### THE TASK
Look for the line containing "genital, sino restaurar" and the line containing "работает Wi-fi." in the entries below. Copy those two and all lines between them exactly, leaving out pictures.
BEGIN INPUT MATERIAL
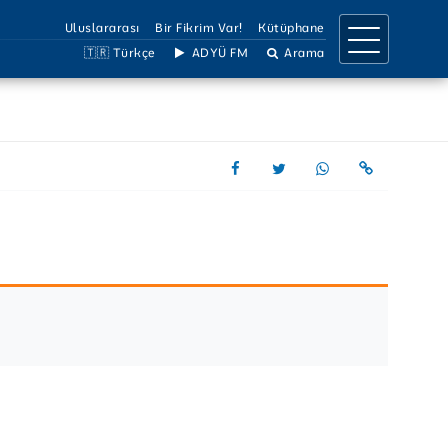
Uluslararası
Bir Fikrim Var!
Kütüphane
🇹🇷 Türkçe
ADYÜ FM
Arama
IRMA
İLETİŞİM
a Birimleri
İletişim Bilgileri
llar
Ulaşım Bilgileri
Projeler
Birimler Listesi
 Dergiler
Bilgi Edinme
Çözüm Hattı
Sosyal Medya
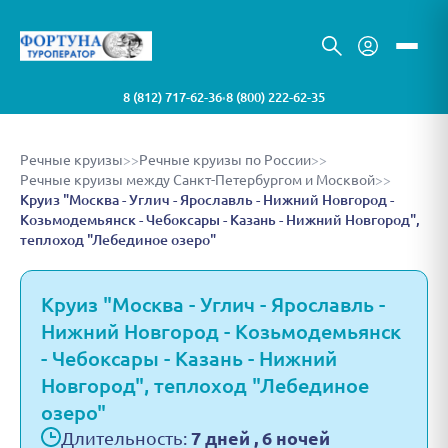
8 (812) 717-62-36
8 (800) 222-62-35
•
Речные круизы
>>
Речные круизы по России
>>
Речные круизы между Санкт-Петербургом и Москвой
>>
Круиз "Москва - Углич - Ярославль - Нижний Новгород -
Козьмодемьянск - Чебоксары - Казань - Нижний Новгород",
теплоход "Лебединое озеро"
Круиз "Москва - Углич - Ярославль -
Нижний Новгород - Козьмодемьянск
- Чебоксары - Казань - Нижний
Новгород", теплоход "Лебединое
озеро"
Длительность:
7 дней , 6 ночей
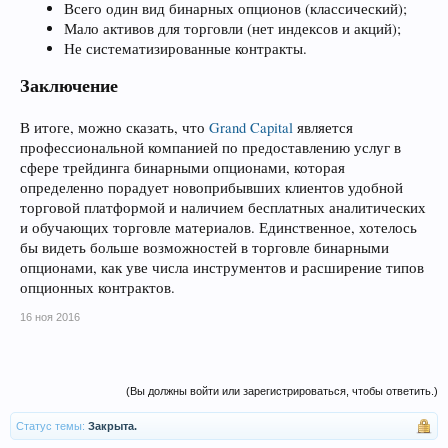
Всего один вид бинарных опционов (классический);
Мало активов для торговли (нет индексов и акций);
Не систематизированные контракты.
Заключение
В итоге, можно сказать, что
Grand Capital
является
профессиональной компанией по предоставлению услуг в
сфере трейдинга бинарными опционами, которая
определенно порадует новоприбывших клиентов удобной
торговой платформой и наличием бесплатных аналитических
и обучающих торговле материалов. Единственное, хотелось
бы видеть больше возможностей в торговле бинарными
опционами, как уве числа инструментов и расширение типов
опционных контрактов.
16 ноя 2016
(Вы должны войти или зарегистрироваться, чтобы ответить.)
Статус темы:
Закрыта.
END INPUT MATERIAL
BEGIN INPUT MATERIAL
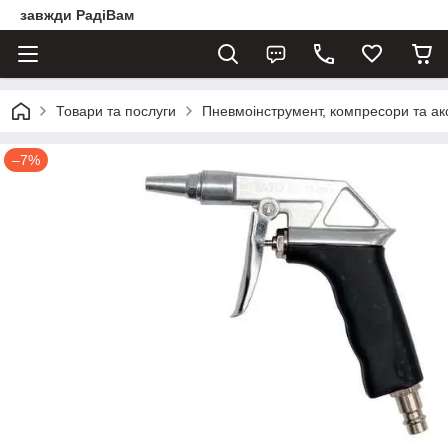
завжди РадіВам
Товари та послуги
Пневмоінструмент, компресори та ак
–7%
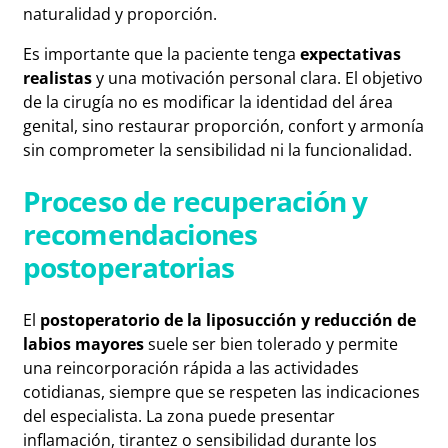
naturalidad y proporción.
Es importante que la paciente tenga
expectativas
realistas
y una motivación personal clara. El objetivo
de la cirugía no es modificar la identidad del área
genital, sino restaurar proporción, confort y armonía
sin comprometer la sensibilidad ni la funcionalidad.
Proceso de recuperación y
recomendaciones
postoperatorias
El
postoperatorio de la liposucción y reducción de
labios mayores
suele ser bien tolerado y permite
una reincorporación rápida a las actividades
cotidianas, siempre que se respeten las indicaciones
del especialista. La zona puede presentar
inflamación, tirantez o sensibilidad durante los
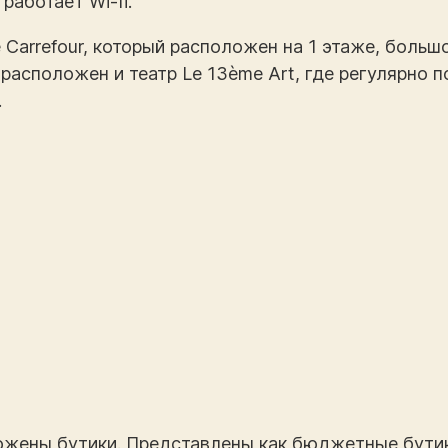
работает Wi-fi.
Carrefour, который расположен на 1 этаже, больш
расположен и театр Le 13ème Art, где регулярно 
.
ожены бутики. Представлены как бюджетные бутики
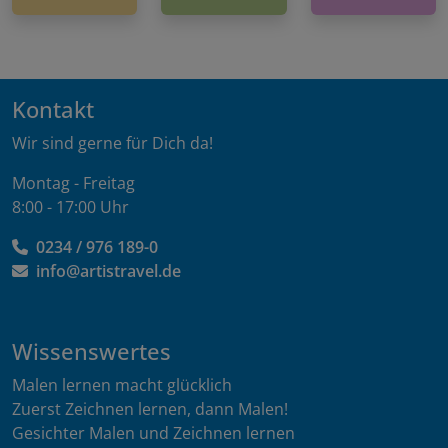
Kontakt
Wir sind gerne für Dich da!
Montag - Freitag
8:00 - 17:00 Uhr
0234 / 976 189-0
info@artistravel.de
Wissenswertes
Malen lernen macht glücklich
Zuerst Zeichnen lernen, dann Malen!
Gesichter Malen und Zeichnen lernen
END INPUT MATERIAL
### ANSWER
genital, sino restaurar proporción, confort y armonía
sin comprometer la sensibilidad ni la funcionalidad.
Proceso de recuperación y
recomendaciones
postoperatorias
El
postoperatorio de la liposucción y reducción de
labios mayores
suele ser bien tolerado y permite
una reincorporación rápida a las actividades
cotidianas, siempre que se respeten las indicaciones
del especialista. La zona puede presentar
inflamación, tirantez o sensibilidad durante los
работает Wi-fi.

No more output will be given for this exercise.